BRIEF DESCRIPTION OF THE DRAWINGS
[0022] FIG. 1 is a front perspective view of the portable multiple
source electrical power unit showing a storage container with a
tower assembly extending vertically above the container with a hub
assembly mounted on the tower assembly's distal that is being
rotated by wind and showing solar panels attached to sides of the
storage container collecting sun light.
[0023] FIG. 2 is a left side elevational view of the power unit
shown in FIG. 1.
[0024] FIG. 3 is a top plan view the power unit shown in FIGS. 1
and 2.
[0025] FIG. 4 is a left side elevation view of the power unit
showing the tower assembly being lowered for disassembly or
maintenance.
[0026] FIG. 5 is a left side, front perspective view of the power
unit shown the tower assembly disposed on the ground.

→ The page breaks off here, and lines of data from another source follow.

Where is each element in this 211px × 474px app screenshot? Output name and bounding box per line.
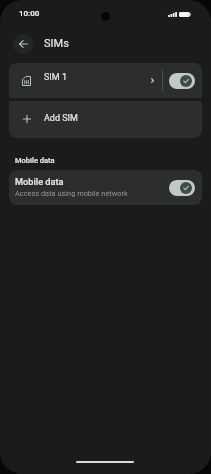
button[interactable]: Toggle <box>169 180 195 196</box>
button[interactable]: Back <box>13 34 33 54</box>
staticText: 10:00 <box>19 9 40 18</box>
staticText: Mobile data <box>15 156 55 165</box>
button[interactable]: Add SIM <box>9 101 202 138</box>
button[interactable]: Toggle <box>169 73 195 89</box>
staticText: Mobile data <box>15 176 64 187</box>
staticText: Access data using mobile network <box>15 189 128 198</box>
button[interactable]: Mobile data <box>9 170 202 205</box>
button[interactable]: SIM 1 <box>9 63 202 98</box>
staticText: Add SIM <box>44 113 78 124</box>
staticText: SIMs <box>44 37 69 50</box>
staticText: SIM 1 <box>44 72 67 83</box>
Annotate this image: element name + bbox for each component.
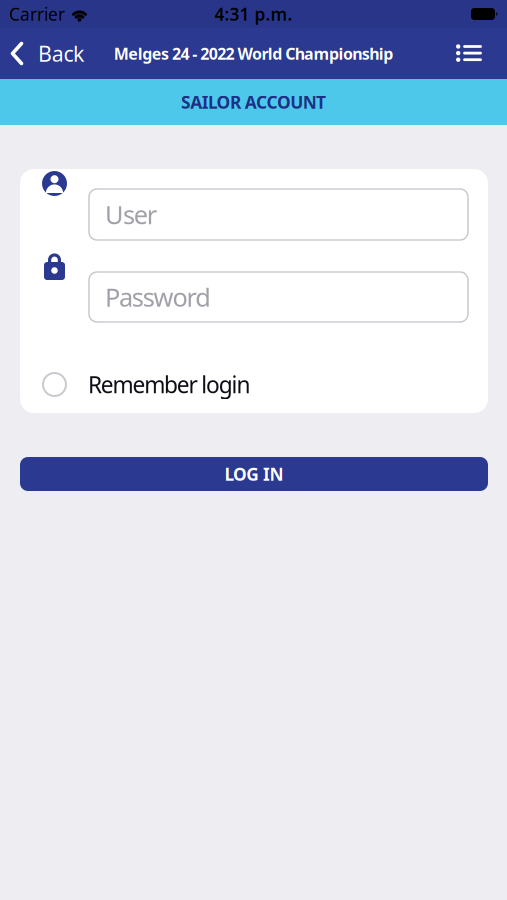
button[interactable]	[456, 44, 507, 64]
staticText: LOG IN	[224, 462, 284, 486]
staticText: Password	[105, 280, 211, 314]
button[interactable]: Back	[0, 28, 84, 79]
button[interactable]: User	[89, 189, 468, 240]
button[interactable]: Password	[89, 272, 468, 322]
staticText: Carrier	[9, 2, 65, 26]
staticText: Back	[38, 39, 84, 68]
button[interactable]: LOG IN	[20, 457, 488, 491]
staticText: SAILOR ACCOUNT	[181, 90, 326, 114]
staticText: 4:31 p.m.	[214, 2, 292, 26]
staticText: User	[105, 198, 157, 231]
staticText: Melges 24 - 2022 World Championship	[114, 43, 393, 64]
staticText: Remember login	[88, 369, 250, 400]
button[interactable]: Remember login	[20, 372, 488, 397]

[0027] FIG. 6 is a right side, front perspective view of the power
unit shown the tower assembly disposed on the ground.
[0028] FIG. 7 is a front perspective view of the power unit showing
the blades and nacelle, and low rpm generator disassembled from the
tower assembly and the tower assembly is disassembled into tower
sections that are stored inside the container.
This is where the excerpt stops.